The `NuNER-v0.1` model is highly capable at recognizing entities in English text, surpassing the base RoBERTa model on the CoNLL-2003 NER dataset. It can accurately identify locations, organizations, people, and miscellaneous entities within input text. This makes it a powerful tool for applications that require understanding the entities mentioned in documents, such as information extraction, knowledge graph construction, or content analysis.

## What can I use it for?

The `NuNER-v0.1` model can be used for a variety of applications that involve identifying and extracting entities from English text. Some potential use cases include:

- **Information Extraction**: The model can be used to automatically extract key entities (people, organizations, locations, etc.) from documents, articles, or other text-based data sources.
- **Knowledge Graph Construction**: The entity predictions from the model can be used to populate a knowledge graph with structured information about the entities mentioned in a corpus.
- **Content Analysis**: By understanding the entities present in text, the model can enable more sophisticated content analysis tasks, such as topic modeling, sentiment analysis, or text summarization.
- **Chatbots and Virtual Assistants**: The entity recognition capabilities of the model can be leveraged to improve the natural language understanding of chatbots and virtual assistants, allowing them to better comprehend user queries and respond appropriately.

## Things to try

One interesting aspect of the `NuNER-v0.1` model is its ability to produce high-quality token embeddings by concatenating the last and second-to-last hidden states. These embeddings could be used as input features for a wide range of downstream NLP tasks, such as text classification, named entity recognition, or relation extraction. Experimenting with different ways of utilizing these embeddings, such as fine-tuning on domain-specific datasets or combining them with other model architectures, could lead to exciting new applications and performance improvements.

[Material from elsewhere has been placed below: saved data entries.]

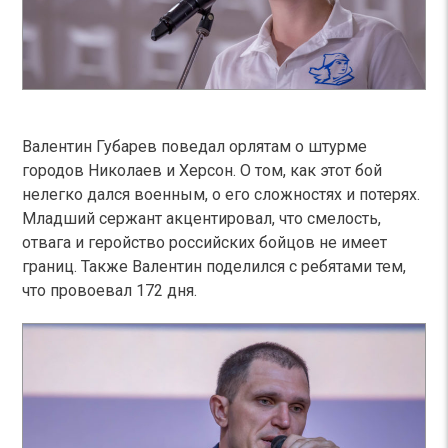
Валентин Губарев поведал орлятам о штурме
городов Николаев и Херсон. О том, как этот бой
нелегко дался военным, о его сложностях и потерях.
Младший сержант акцентировал, что смелость,
отвага и геройство российских бойцов не имеет
границ. Также Валентин поделился с ребятами тем,
что провоевал 172 дня.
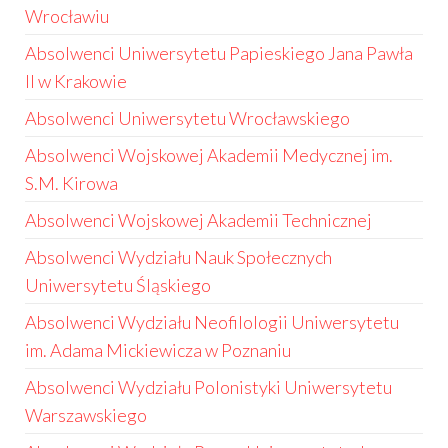
Wrocławiu
Absolwenci Uniwersytetu Papieskiego Jana Pawła
II w Krakowie
Absolwenci Uniwersytetu Wrocławskiego
Absolwenci Wojskowej Akademii Medycznej im.
S.M. Kirowa
Absolwenci Wojskowej Akademii Technicznej
Absolwenci Wydziału Nauk Społecznych
Uniwersytetu Śląskiego
Absolwenci Wydziału Neofilologii Uniwersytetu
im. Adama Mickiewicza w Poznaniu
Absolwenci Wydziału Polonistyki Uniwersytetu
Warszawskiego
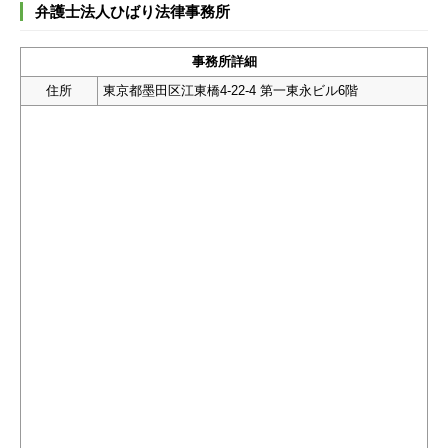
弁護士法人ひばり法律事務所
事務所詳細
住所
東京都墨田区江東橋4-22-4 第一東永ビル6階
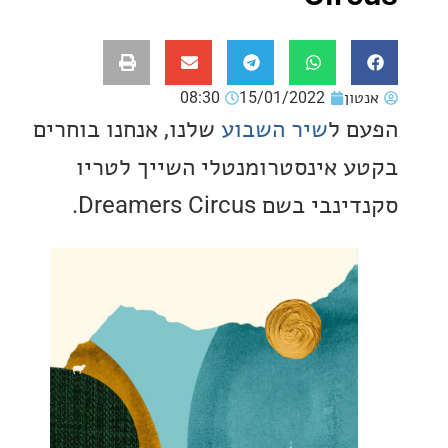
ון
15/01/2022
08:30
 ל
שיר השבוע
שלנו, אנחנו בוחרים
 אינסטרומנטלי השייך לטריו
בשם Dreamers Circus.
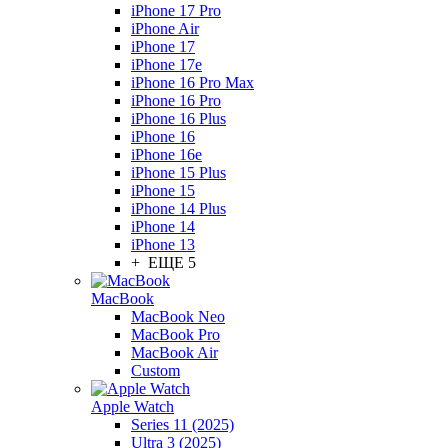
iPhone 17 Pro
iPhone Air
iPhone 17
iPhone 17e
iPhone 16 Pro Max
iPhone 16 Pro
iPhone 16 Plus
iPhone 16
iPhone 16e
iPhone 15 Plus
iPhone 15
iPhone 14 Plus
iPhone 14
iPhone 13
+ ЕЩЕ 5
MacBook
MacBook Neo
MacBook Pro
MacBook Air
Custom
Apple Watch
Series 11 (2025)
Ultra 3 (2025)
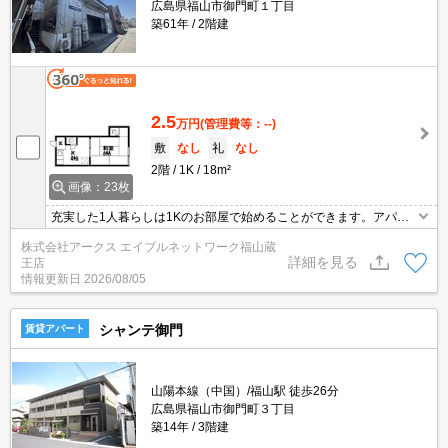
広島県福山市御門町１丁目
築61年
2階建
2.5
万円
(管理費等：--)
敷
なし
礼
なし
2階
1K
18m²
画像：23枚
充実した1人暮らしは1Kのお部屋で始めることができます。アパー
トタイプのお部屋です。上階からの音が聞こえない最上階のお部屋
株式会社アークス エイブルネットワーク福山蔵
です。車をお持ちの方にはうれしい現在空き有りの駐車場付き。現
詳細を見る
王店
代のライフスタイルに合わせた和室をご用意しています。
情報更新日
2026/08/05
シャンテ御門
賃貸アパート
山陽本線（中国）/福山駅 徒歩26分
広島県福山市御門町３丁目
築14年
3階建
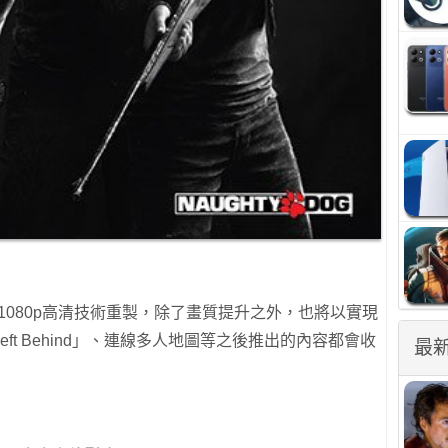
重製版將以1080p高清技術重製，除了畫質提升之外，也將以實現
ft Behind」、連線多人地圖等之後推出的內容都會收
最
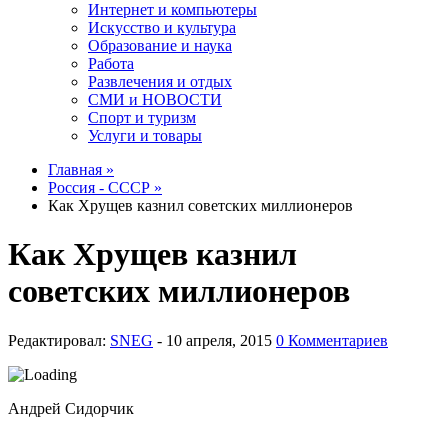
Интернет и компьютеры
Искусство и культура
Образование и наука
Работа
Развлечения и отдых
СМИ и НОВОСТИ
Спорт и туризм
Услуги и товары
Главная »
Россия - СССР »
Как Хрущев казнил советских миллионеров
Как Хрущев казнил
советских миллионеров
Редактировал:
SNEG
-
0 Комментариев
Андрей Сидорчик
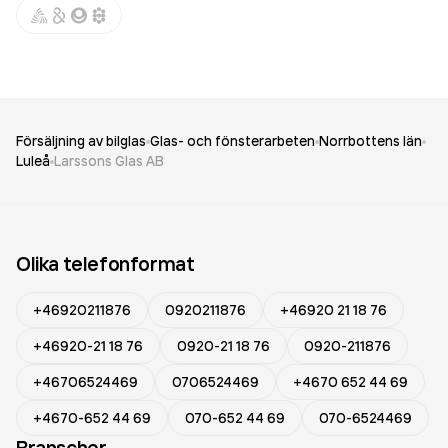
Försäljning av bilglas
Glas- och fönsterarbeten
Norrbottens län
Luleå
Larssons Glas AB
Olika telefonformat
+46920211876
0920211876
+46920 21 18 76
+46920-21 18 76
0920-21 18 76
0920-211876
+46706524469
0706524469
+4670 652 44 69
+4670-652 44 69
070-652 44 69
070-6524469
Branscher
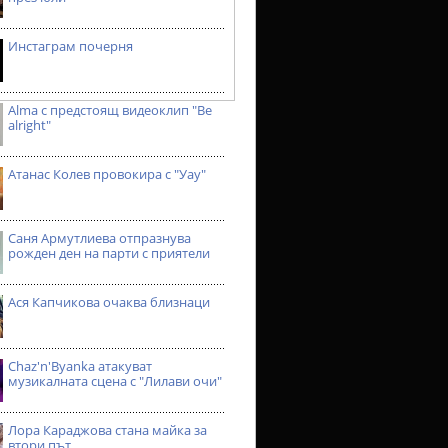
Инстаграм почерня
Alma с предстоящ видеоклип "Be
alright"
Атанас Колев провокира с "Уау"
Саня Армутлиева отпразнува
рожден ден на парти с приятели
Ася Капчикова очаква близнаци
Chaz'n'Byanka атакуват
музикалната сцена с "Лилави очи"
Лора Караджова стана майка за
втори път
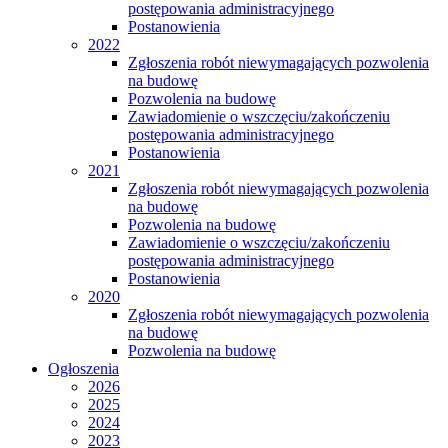
postępowania administracyjnego
Postanowienia
2022
Zgłoszenia robót niewymagających pozwolenia
na budowę
Pozwolenia na budowę
Zawiadomienie o wszczęciu/zakończeniu
postępowania administracyjnego
Postanowienia
2021
Zgłoszenia robót niewymagających pozwolenia
na budowę
Pozwolenia na budowę
Zawiadomienie o wszczęciu/zakończeniu
postępowania administracyjnego
Postanowienia
2020
Zgłoszenia robót niewymagających pozwolenia
na budowę
Pozwolenia na budowę
Ogłoszenia
2026
2025
2024
2023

Another avenue to explore would be comparing the `NuNER-v0.1` model's performance on different types of text data, beyond the news-based CoNLL-2003 dataset used for evaluation. Trying the model on more informal, conversational text (e.g., social media, emails, chat logs) could uncover interesting insights about its generalization capabilities and potential areas for improvement.